Charles Frederick Ingalls was the younger brother of famed author Laura Ingalls Wilder. Laura was an American writer known for The Little House on the Prairie series of children’s books. The books were based on her childhood in a settler and pioneer family.
Charles Frederick Ingalls’ Family
Charles Frederick Ingalls was born on November 1, 1875, in Walnut Grove (Redwood County) Minnesota. He was the fourth of 5 children of Charles Phillip Ingalls and Caroline Lake (née Quiner) Ingalls. His father was an American pioneer, farmer, government official, musician, and carpenter. Frederick died nine months later on August 27, 1876, because of diarrhea.
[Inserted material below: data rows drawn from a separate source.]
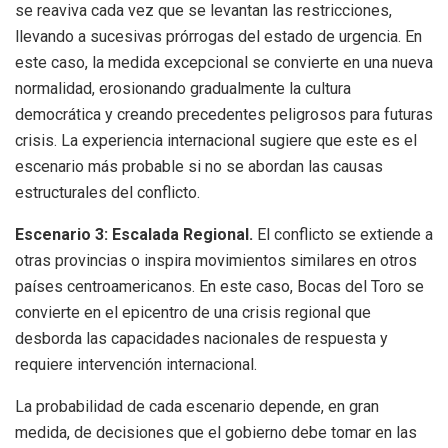
se reaviva cada vez que se levantan las restricciones,
llevando a sucesivas prórrogas del estado de urgencia. En
este caso, la medida excepcional se convierte en una nueva
normalidad, erosionando gradualmente la cultura
democrática y creando precedentes peligrosos para futuras
crisis. La experiencia internacional sugiere que este es el
escenario más probable si no se abordan las causas
estructurales del conflicto.
Escenario 3: Escalada Regional.
El conflicto se extiende a
otras provincias o inspira movimientos similares en otros
países centroamericanos. En este caso, Bocas del Toro se
convierte en el epicentro de una crisis regional que
desborda las capacidades nacionales de respuesta y
requiere intervención internacional.
La probabilidad de cada escenario depende, en gran
medida, de decisiones que el gobierno debe tomar en las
Ingalls were descendants of the Delano family, the ancestral family of U.S. President Franklin Delano Roosevelt. One paternal ancestor, Edmund Ingalls, from Skirbeck, Lincolnshire, England, emigrated to America, settling in Lynn, Massachusetts. Frederick’s eldest sister, Mary Amelia, born in 1865, was born blind. Sisters Caroline Celestia (Carrie) and Grace Ingalls were born in 1870 and 1877 respectively. Their sister, Laura Ingalls Wilder, was born on February 7, 1867, and rose to stardom and became a successful author. Laura was the 7th great-granddaughter of the Mayflower passenger Richard Warren. She was a third cousin, once removed, of U.S. President and Civil War General Ulysses S. Grant.
Laura’s teaching career ended when she married Almanzo Wilder on August 25, 1885, in De Smet, South Dakota. On December 5, 1886, she gave birth to her daughter, Rose. Laura died at home in her sleep on February 10, 1957, three days after her 90th birthday. Laura’s father, Charles Phillip died on June 8, 1902, of cardiovascular disease, at the age of 66.
Charles Frederick Ingalls’ Net Worth
Charles Frederick Ingalls is known to the world as the brother of the legendary writer and autobiographer, Laura Ingalls Wilder. Laura was one of the most successful and one of the richest autobiographers. The Little House on the Prairie books comprise a series of American children’s novels written by her. The stories are based on her childhood and adolescence in the American Midwest between 1870 and 1894.
Laura was five times a runner-up for the annual Newbery Medal, the premier American Library Association (ALA) book award for children’s literature. In 1954, the ALA inaugurated a lifetime achievement award for children’s writers and illustrators, named for Laura, of which she was the first recipient. Eight of her novels were completed by Wilder, and published by Harper & Brothers in the 1930s and 1940s, during her lifetime.
The Little House books have been adapted for stage or screen more than once, most successfully as the American television series Little House on the Prairie, which ran from 1974 to 1983. Time ranks the Little House series as 22 out of 100 of the “100 Best Young Adult Books of All Time.” Five of the Little House books have been Honor Books for the Newbery Medal. Today, the estimated worth of the Little House fortune is $100 million.